Dataset entries:
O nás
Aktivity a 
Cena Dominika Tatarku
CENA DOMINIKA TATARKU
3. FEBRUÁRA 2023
==
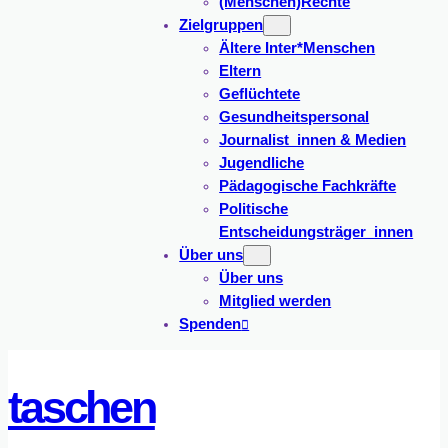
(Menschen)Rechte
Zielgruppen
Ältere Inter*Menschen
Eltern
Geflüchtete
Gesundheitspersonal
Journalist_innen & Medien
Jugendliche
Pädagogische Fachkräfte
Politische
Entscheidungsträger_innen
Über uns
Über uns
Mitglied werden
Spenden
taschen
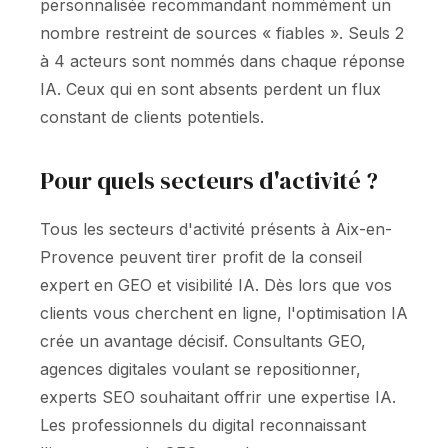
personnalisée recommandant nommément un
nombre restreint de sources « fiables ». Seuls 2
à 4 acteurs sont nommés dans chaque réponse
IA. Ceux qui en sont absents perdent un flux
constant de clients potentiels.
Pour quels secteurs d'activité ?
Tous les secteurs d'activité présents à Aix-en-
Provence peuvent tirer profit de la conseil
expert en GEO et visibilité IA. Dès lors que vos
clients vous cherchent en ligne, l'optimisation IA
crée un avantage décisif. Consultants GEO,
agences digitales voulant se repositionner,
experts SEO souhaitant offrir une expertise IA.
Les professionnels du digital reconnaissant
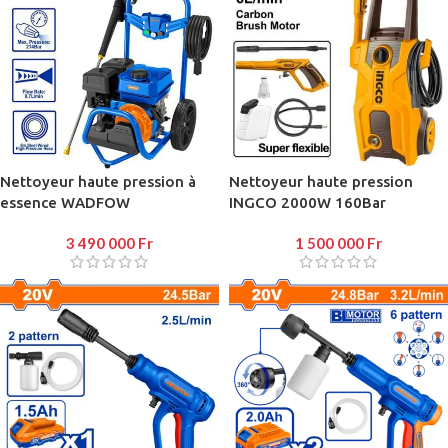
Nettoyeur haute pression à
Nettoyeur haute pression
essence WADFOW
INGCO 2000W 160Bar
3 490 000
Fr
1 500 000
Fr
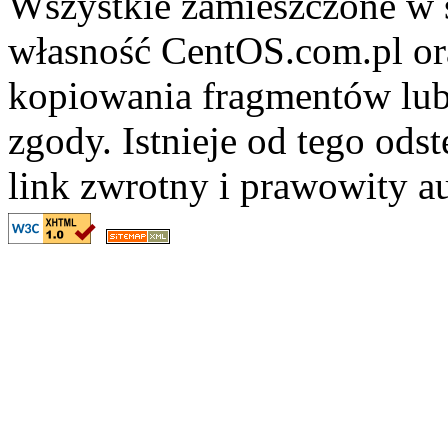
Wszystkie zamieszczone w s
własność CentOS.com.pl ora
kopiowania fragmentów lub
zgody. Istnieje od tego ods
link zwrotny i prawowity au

Required action:
In the records above, find the line with "Ältere Inter*Menschen". Print exactly from there through the line with "link zwrotny i prawowity au", minus the pictures.

Output of the task:
Ältere Inter*Menschen
Eltern
Geflüchtete
Gesundheitspersonal
Journalist_innen & Medien
Jugendliche
Pädagogische Fachkräfte
Politische
Entscheidungsträger_innen
Über uns
Über uns
Mitglied werden
Spenden
taschen
personnalisée recommandant nommément un
nombre restreint de sources « fiables ». Seuls 2
à 4 acteurs sont nommés dans chaque réponse
IA. Ceux qui en sont absents perdent un flux
constant de clients potentiels.
Pour quels secteurs d'activité ?
Tous les secteurs d'activité présents à Aix-en-
Provence peuvent tirer profit de la conseil
expert en GEO et visibilité IA. Dès lors que vos
clients vous cherchent en ligne, l'optimisation IA
crée un avantage décisif. Consultants GEO,
agences digitales voulant se repositionner,
experts SEO souhaitant offrir une expertise IA.
Les professionnels du digital reconnaissant
Nettoyeur haute pression à
Nettoyeur haute pression
essence WADFOW
INGCO 2000W 160Bar
3 490 000
Fr
1 500 000
Fr
Wszystkie zamieszczone w s
własność CentOS.com.pl ora
kopiowania fragmentów lub
zgody. Istnieje od tego ods
link zwrotny i prawowity au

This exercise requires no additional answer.